Existe un extraño empeño en mantener viva la memoria del dictador y el entramado de su régimen. Se suma el señalamiento, con contumacia y alevosía, a quienes son o deberían ser sus albaceas ideológicos y herederos patrimoniales, familia aparte. A esa terquedad se añade el reduccionismo contemporaneísta, muy practicado entre numerosos historiadores, políticos y periodistas, con el que se pretende jibarizar la historia de España al siglo XX. Desde ese punto de vista, todo lo que sucedió antes de 1931 apenas tiene influencia en el mundo actual, luego es prehistoria, y como tal debe ser estudiada o conocida.

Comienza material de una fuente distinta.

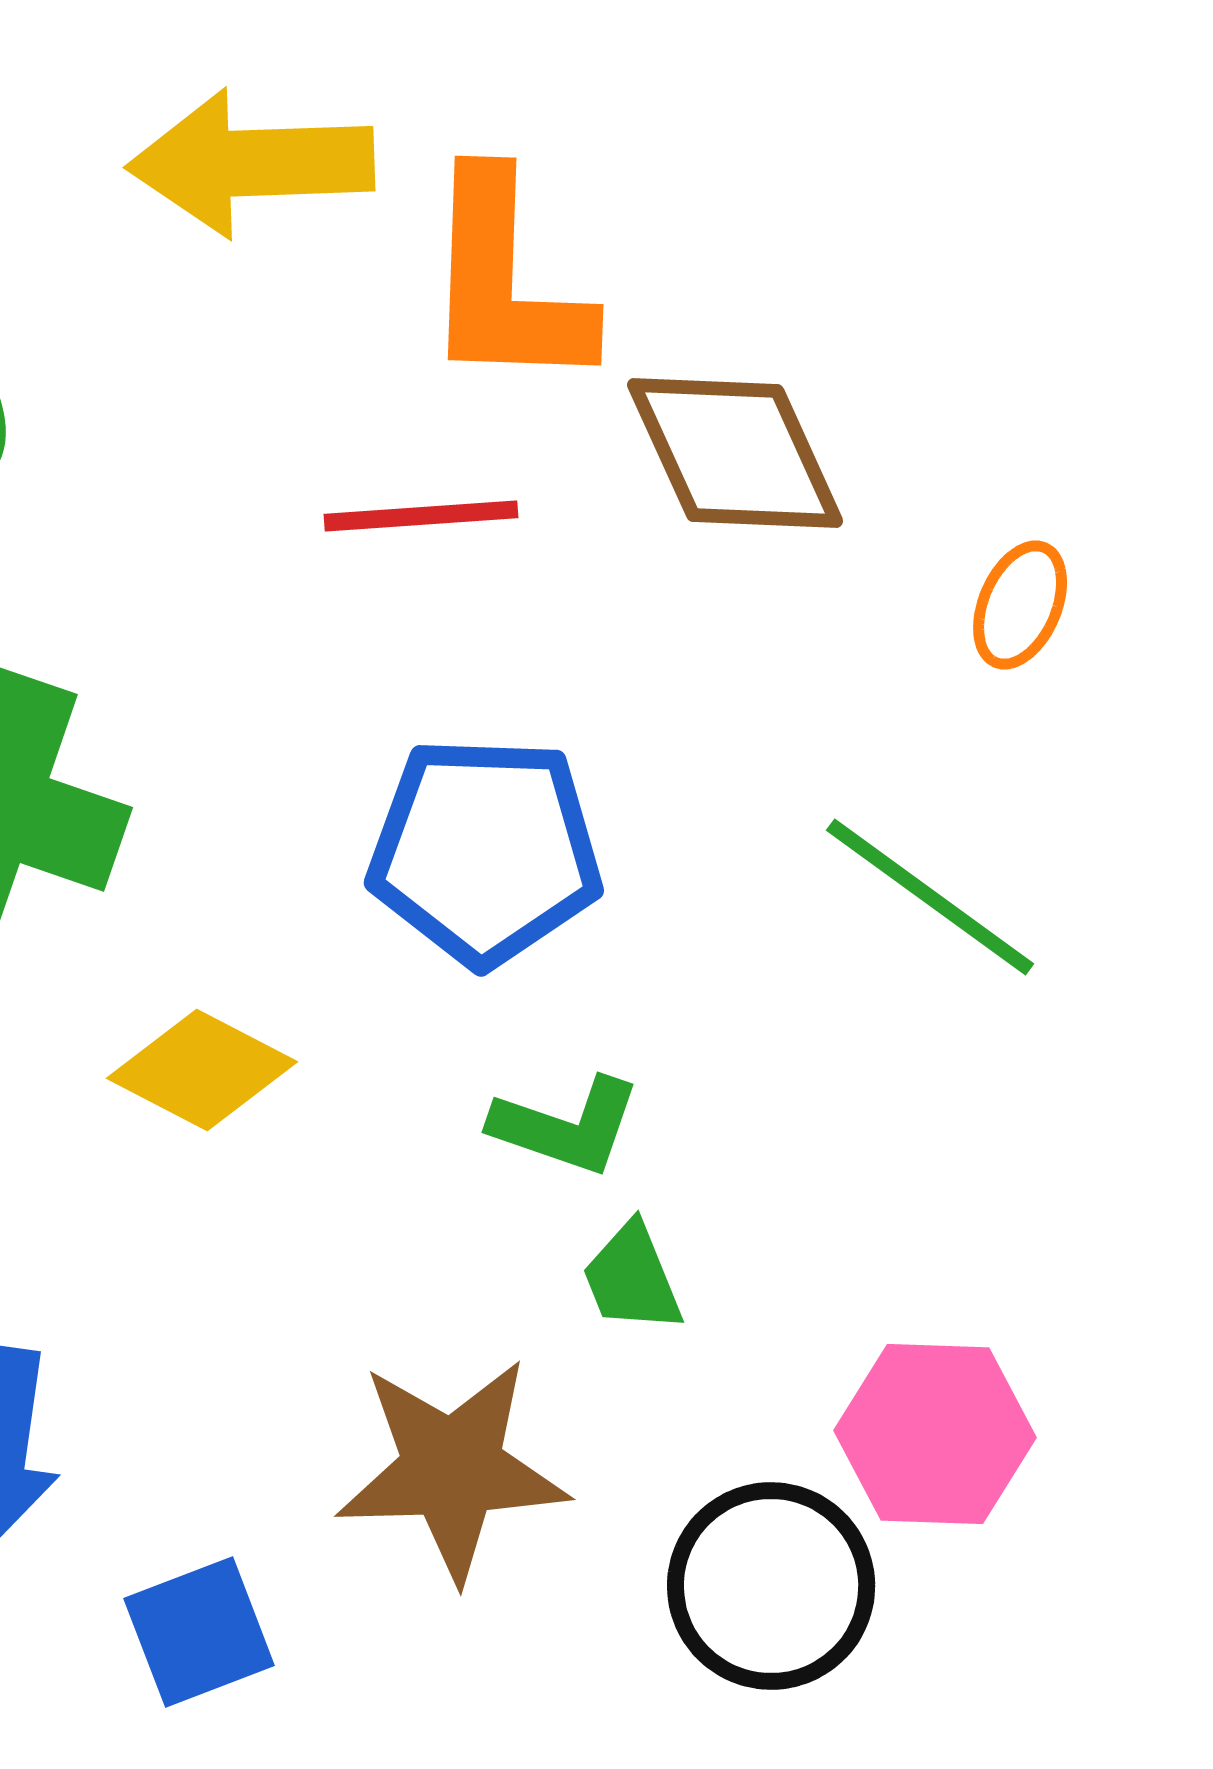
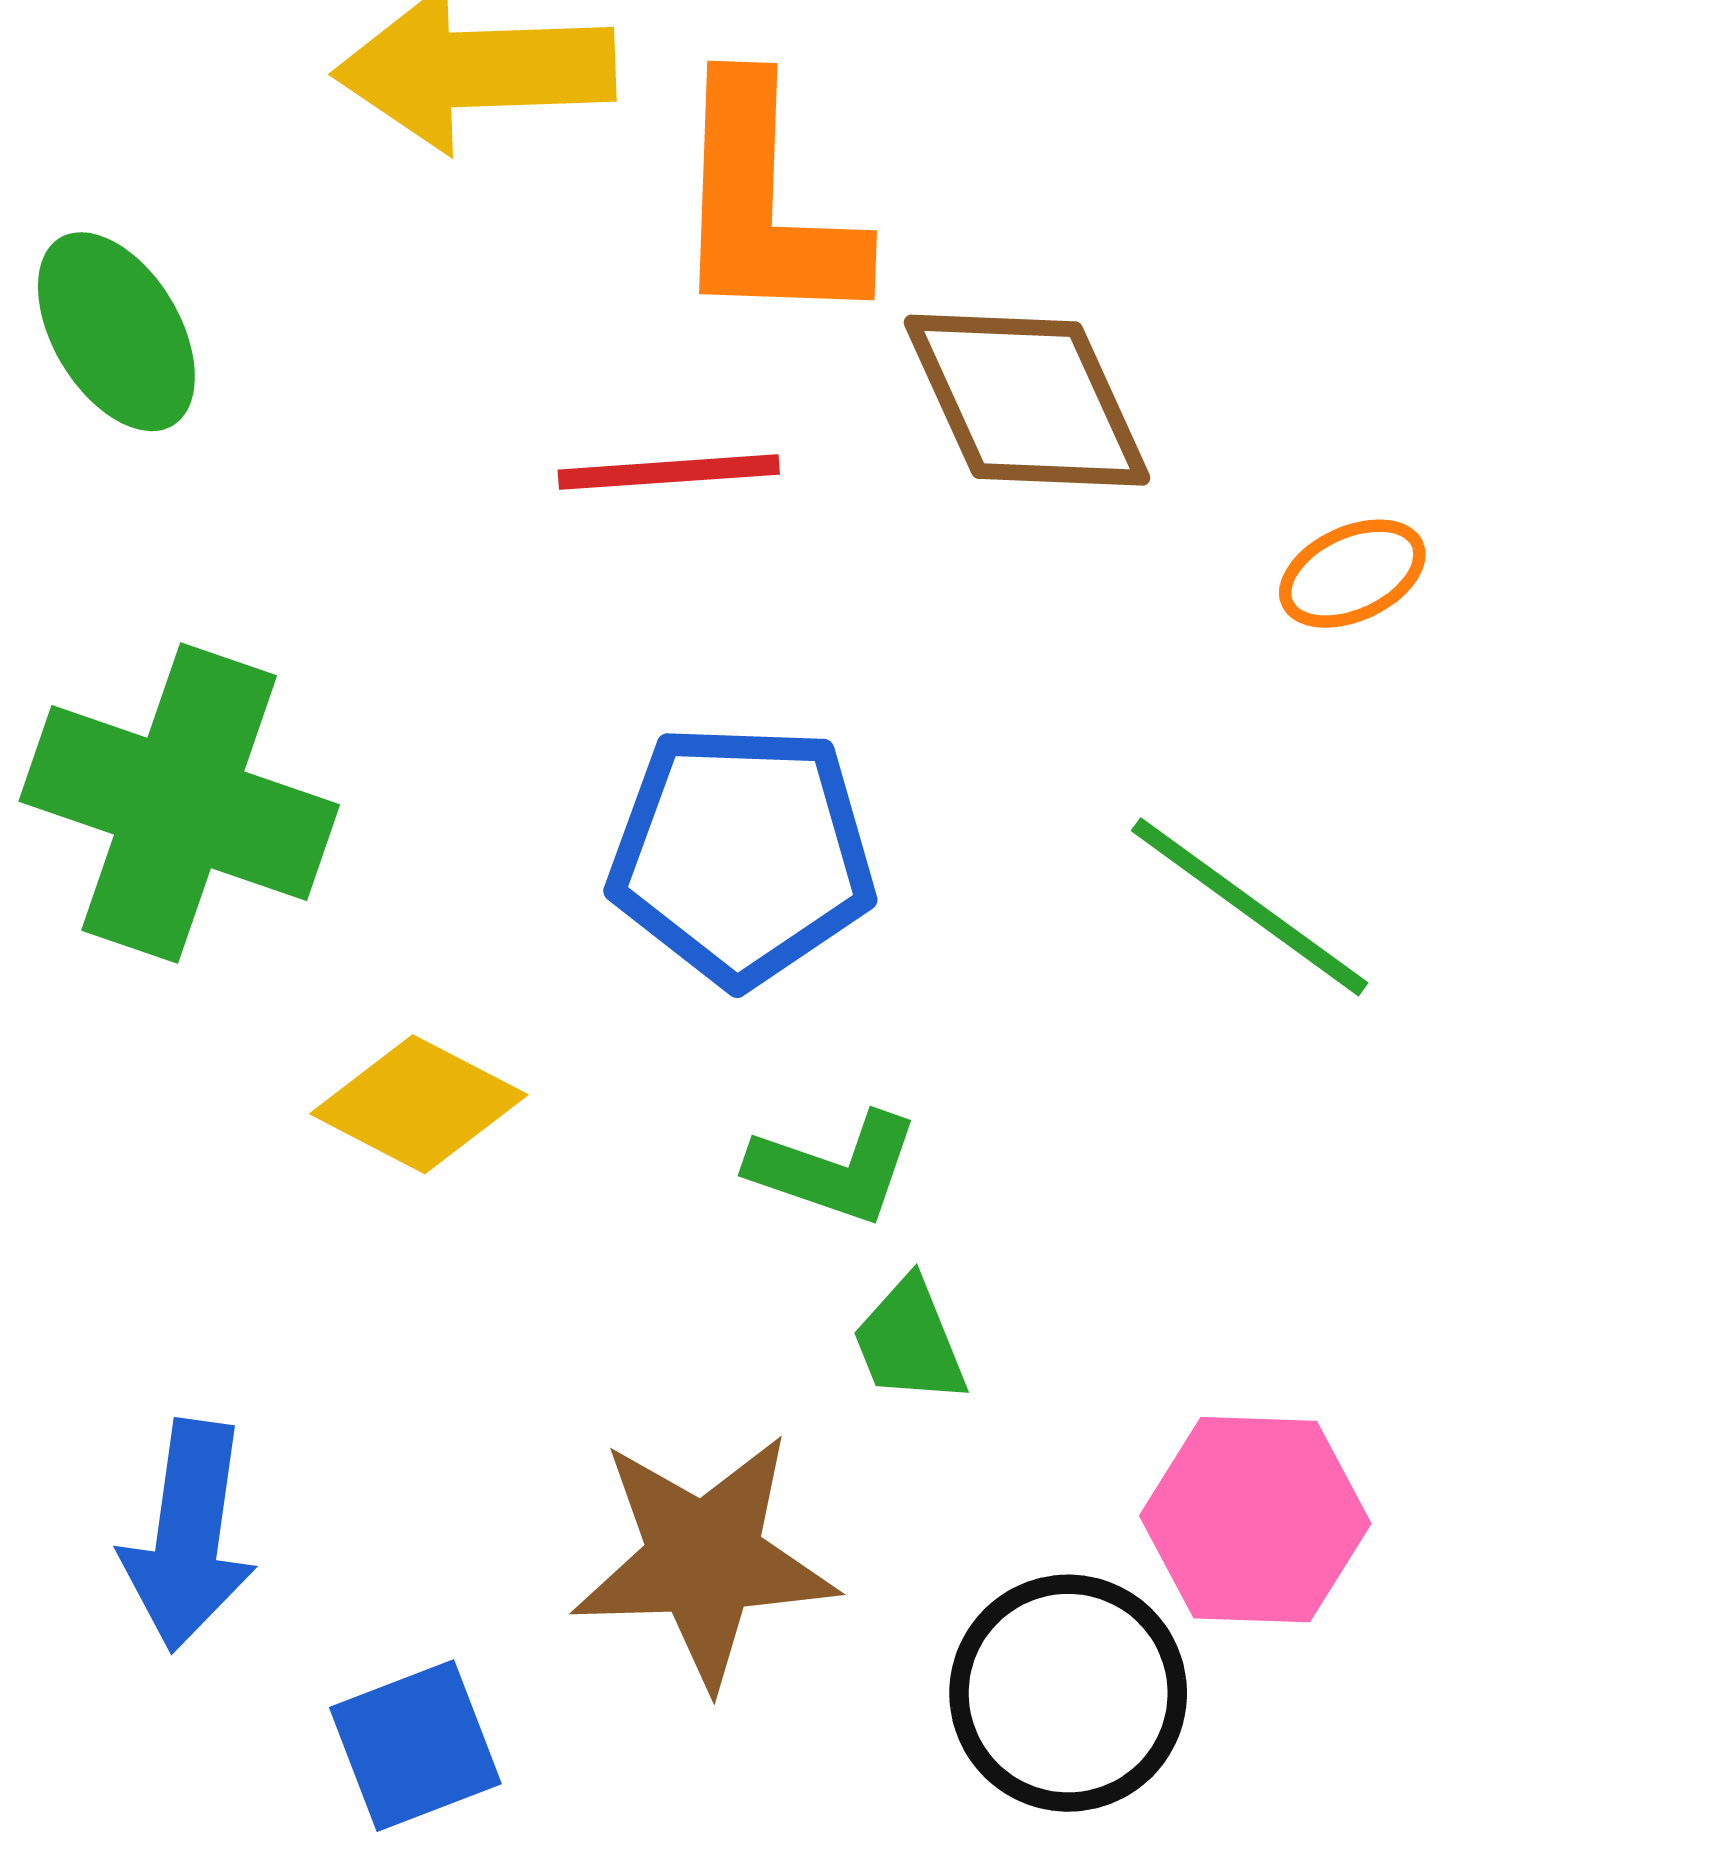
orange ellipse: (1020, 605) -> (1352, 574), turned 42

Así, la memoria histórica y democrática se reduce a la Segunda República y la guerra civil, a la represión del franquismo y a su oposición. Aún más, un conocido director general de memoria histórica de la Junta de Andalucía, en tiempos de la coalición PSOE-IU, afirmó públicamente y sin complejo alguno que su objetivo era conseguir que se impartiera esa historia como “memoria única” en los centros escolares.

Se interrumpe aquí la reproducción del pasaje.